TASK INSTRUCTIONS – The entries must be restated exactly as written.

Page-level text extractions

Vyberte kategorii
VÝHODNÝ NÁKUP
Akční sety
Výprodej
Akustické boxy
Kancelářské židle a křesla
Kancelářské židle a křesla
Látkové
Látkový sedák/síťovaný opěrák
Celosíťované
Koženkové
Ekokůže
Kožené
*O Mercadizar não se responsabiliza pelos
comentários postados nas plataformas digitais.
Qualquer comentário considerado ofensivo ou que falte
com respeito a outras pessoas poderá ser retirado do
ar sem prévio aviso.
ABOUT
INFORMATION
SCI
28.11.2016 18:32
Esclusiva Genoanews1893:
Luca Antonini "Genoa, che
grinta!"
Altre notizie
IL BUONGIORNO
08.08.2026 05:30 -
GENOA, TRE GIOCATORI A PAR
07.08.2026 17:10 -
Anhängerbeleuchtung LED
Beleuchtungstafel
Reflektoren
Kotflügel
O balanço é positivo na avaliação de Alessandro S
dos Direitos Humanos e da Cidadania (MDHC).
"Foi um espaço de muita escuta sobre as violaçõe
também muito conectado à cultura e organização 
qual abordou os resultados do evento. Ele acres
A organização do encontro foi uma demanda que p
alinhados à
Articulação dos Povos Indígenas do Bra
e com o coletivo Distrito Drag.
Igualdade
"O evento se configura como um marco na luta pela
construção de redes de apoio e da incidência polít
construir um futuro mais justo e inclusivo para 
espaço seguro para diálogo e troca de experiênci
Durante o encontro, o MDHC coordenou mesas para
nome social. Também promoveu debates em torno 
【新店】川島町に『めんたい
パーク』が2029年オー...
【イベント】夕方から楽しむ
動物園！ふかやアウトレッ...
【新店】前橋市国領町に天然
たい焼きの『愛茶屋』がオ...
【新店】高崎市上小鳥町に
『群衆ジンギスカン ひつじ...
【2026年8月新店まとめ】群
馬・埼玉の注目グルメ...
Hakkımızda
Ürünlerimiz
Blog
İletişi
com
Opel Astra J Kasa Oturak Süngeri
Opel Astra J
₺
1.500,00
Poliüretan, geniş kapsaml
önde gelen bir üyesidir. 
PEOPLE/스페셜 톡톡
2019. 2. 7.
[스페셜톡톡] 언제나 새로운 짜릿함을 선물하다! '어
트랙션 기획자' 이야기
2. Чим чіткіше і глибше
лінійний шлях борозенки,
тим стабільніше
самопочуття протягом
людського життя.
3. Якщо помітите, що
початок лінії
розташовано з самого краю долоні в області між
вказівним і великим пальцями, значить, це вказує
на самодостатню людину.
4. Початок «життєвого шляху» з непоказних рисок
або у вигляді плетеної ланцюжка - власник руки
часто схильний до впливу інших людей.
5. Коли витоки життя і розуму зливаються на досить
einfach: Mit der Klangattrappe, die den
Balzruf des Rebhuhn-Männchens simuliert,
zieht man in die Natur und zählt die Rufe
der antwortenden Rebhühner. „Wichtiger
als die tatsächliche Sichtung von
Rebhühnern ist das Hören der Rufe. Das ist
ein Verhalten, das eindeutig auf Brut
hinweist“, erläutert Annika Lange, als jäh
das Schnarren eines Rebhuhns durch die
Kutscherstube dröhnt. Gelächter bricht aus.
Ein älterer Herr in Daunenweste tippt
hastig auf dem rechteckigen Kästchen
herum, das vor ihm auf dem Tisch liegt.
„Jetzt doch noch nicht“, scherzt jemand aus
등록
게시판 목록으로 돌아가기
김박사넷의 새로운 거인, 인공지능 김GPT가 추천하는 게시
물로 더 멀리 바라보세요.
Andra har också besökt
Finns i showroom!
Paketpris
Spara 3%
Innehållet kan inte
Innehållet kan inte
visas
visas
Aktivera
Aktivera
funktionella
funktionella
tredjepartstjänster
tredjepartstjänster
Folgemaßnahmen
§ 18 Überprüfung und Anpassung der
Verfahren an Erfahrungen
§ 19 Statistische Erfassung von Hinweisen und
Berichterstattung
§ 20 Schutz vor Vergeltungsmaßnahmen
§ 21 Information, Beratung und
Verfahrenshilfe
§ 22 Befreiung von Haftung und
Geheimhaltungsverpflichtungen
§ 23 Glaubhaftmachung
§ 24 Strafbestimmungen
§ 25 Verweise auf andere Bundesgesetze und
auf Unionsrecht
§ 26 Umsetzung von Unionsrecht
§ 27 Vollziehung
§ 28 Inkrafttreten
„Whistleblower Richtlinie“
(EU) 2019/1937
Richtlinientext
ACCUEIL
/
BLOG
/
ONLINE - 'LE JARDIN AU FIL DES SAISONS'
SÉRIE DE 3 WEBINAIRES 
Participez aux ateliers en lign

EXERCISE RESPONSE –
Vyberte kategorii
VÝHODNÝ NÁKUP
Akční sety
Výprodej
Akustické boxy
Kancelářské židle a křesla
Kancelářské židle a křesla
Látkové
Látkový sedák/síťovaný opěrák
Celosíťované
Koženkové
Ekokůže
Kožené
*O Mercadizar não se responsabiliza pelos
comentários postados nas plataformas digitais.
Qualquer comentário considerado ofensivo ou que falte
com respeito a outras pessoas poderá ser retirado do
ar sem prévio aviso.
ABOUT
INFORMATION
SCI
28.11.2016 18:32
Esclusiva Genoanews1893:
Luca Antonini "Genoa, che
grinta!"
Altre notizie
IL BUONGIORNO
08.08.2026 05:30 -
GENOA, TRE GIOCATORI A PAR
07.08.2026 17:10 -
Anhängerbeleuchtung LED
Beleuchtungstafel
Reflektoren
Kotflügel
O balanço é positivo na avaliação de Alessandro S
dos Direitos Humanos e da Cidadania (MDHC).
"Foi um espaço de muita escuta sobre as violaçõe
também muito conectado à cultura e organização 
qual abordou os resultados do evento. Ele acres
A organização do encontro foi uma demanda que p
alinhados à
Articulação dos Povos Indígenas do Bra
e com o coletivo Distrito Drag.
Igualdade
"O evento se configura como um marco na luta pela
construção de redes de apoio e da incidência polít
construir um futuro mais justo e inclusivo para 
espaço seguro para diálogo e troca de experiênci
Durante o encontro, o MDHC coordenou mesas para
nome social. Também promoveu debates em torno 
【新店】川島町に『めんたい
パーク』が2029年オー...
【イベント】夕方から楽しむ
動物園！ふかやアウトレッ...
【新店】前橋市国領町に天然
たい焼きの『愛茶屋』がオ...
【新店】高崎市上小鳥町に
『群衆ジンギスカン ひつじ...
【2026年8月新店まとめ】群
馬・埼玉の注目グルメ...
Hakkımızda
Ürünlerimiz
Blog
İletişi
com
Opel Astra J Kasa Oturak Süngeri
Opel Astra J
₺
1.500,00
Poliüretan, geniş kapsaml
önde gelen bir üyesidir. 
PEOPLE/스페셜 톡톡
2019. 2. 7.
[스페셜톡톡] 언제나 새로운 짜릿함을 선물하다! '어
트랙션 기획자' 이야기
2. Чим чіткіше і глибше
лінійний шлях борозенки,
тим стабільніше
самопочуття протягом
людського життя.
3. Якщо помітите, що
початок лінії
розташовано з самого краю долоні в області між
вказівним і великим пальцями, значить, це вказує
на самодостатню людину.
4. Початок «життєвого шляху» з непоказних рисок
або у вигляді плетеної ланцюжка - власник руки
часто схильний до впливу інших людей.
5. Коли витоки життя і розуму зливаються на досить
einfach: Mit der Klangattrappe, die den
Balzruf des Rebhuhn-Männchens simuliert,
zieht man in die Natur und zählt die Rufe
der antwortenden Rebhühner. „Wichtiger
als die tatsächliche Sichtung von
Rebhühnern ist das Hören der Rufe. Das ist
ein Verhalten, das eindeutig auf Brut
hinweist“, erläutert Annika Lange, als jäh
das Schnarren eines Rebhuhns durch die
Kutscherstube dröhnt. Gelächter bricht aus.
Ein älterer Herr in Daunenweste tippt
hastig auf dem rechteckigen Kästchen
herum, das vor ihm auf dem Tisch liegt.
„Jetzt doch noch nicht“, scherzt jemand aus
등록
게시판 목록으로 돌아가기
김박사넷의 새로운 거인, 인공지능 김GPT가 추천하는 게시
물로 더 멀리 바라보세요.
Andra har också besökt
Finns i showroom!
Paketpris
Spara 3%
Innehållet kan inte
Innehållet kan inte
visas
visas
Aktivera
Aktivera
funktionella
funktionella
tredjepartstjänster
tredjepartstjänster
Folgemaßnahmen
§ 18 Überprüfung und Anpassung der
Verfahren an Erfahrungen
§ 19 Statistische Erfassung von Hinweisen und
Berichterstattung
§ 20 Schutz vor Vergeltungsmaßnahmen
§ 21 Information, Beratung und
Verfahrenshilfe
§ 22 Befreiung von Haftung und
Geheimhaltungsverpflichtungen
§ 23 Glaubhaftmachung
§ 24 Strafbestimmungen
§ 25 Verweise auf andere Bundesgesetze und
auf Unionsrecht
§ 26 Umsetzung von Unionsrecht
§ 27 Vollziehung
§ 28 Inkrafttreten
„Whistleblower Richtlinie“
(EU) 2019/1937
Richtlinientext
ACCUEIL
/
BLOG
/
ONLINE - 'LE JARDIN AU FIL DES SAISONS'
SÉRIE DE 3 WEBINAIRES 
Participez aux ateliers en lign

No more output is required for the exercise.